The demo creates a temporary file-memory index, runs background workers, asks a file-search request, routes it through Afu Brain, and returns a prepared result.

Browser Demo

Live demo:

https://charenix.com/alfred/demo

Local static demo:

python3 -m http.server 18790
open http://127.0.0.1:18790/web/alfred-morning-brief-demo.html

The public demo uses a server-side TTS proxy. Do not put ElevenLabs or other API keys in the browser. For local narration, copy:

cp web/local-tts-config.example.js web/local-tts-config.js

Then add local credentials to web/local-tts-config.js. That file is ignored by git and must never be committed.

Why This Is Not Just RAG

RAG usually means "retrieve when asked."

Alfred's file memory is prepared before the question:

materialize -> extract -> summarize -> classify -> link -> cache -> search

The search path should be fast because the expensive work happened ahead of time. A local model can be used for reranking or synthesis, but the system should not default to sending the entire private file world to a cloud model.

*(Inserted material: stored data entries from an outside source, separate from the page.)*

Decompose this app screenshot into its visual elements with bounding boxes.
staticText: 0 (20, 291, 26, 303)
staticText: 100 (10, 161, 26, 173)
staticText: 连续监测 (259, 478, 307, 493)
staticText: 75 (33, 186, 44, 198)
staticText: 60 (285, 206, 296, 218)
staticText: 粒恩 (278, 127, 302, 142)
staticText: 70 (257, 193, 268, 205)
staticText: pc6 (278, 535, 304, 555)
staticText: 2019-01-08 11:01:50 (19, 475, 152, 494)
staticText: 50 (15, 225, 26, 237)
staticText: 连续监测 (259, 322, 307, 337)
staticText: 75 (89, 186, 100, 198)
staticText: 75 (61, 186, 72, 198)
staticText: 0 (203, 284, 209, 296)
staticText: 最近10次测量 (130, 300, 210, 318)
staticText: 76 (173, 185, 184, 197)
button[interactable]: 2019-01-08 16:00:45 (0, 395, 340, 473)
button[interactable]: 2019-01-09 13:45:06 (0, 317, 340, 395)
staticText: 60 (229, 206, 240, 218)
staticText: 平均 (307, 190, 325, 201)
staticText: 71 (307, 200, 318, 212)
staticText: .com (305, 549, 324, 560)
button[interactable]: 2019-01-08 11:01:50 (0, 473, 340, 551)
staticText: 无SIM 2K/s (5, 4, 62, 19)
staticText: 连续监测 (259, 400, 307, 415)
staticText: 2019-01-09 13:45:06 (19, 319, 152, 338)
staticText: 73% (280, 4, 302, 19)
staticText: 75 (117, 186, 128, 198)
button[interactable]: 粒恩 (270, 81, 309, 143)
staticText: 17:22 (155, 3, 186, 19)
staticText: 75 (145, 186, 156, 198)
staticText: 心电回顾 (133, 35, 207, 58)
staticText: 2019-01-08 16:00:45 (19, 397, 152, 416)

Why This Is Not 20 Expensive LLM Calls

Parallel Claw has two modes.

Background Worker Mode

Runs continuously or on schedule:

  • file indexer
  • text extractor
  • summary backfill
  • calendar linker
  • meeting prep worker
  • risk scanner
  • duplicate/stale detector
  • relationship mapper
  • search optimizer
  • daily brief writer

Many of these workers use cheap tools:

  • SQLite
  • metadata
  • full-text search
  • deterministic rules
  • local embeddings
  • cached summaries
  • local models

Foreground Specialist Mode

Runs when a complex task needs parallel analysis:

  • research lane
  • evidence lane
  • risk lane
  • dissent lane
  • memory lane
  • execution draft lane
  • synthesis lane

Foreground mode is useful, but the bigger breakthrough is background cognition.

Final Action Safety

Alfred can prepare real work, but must not silently cross dangerous final action boundaries.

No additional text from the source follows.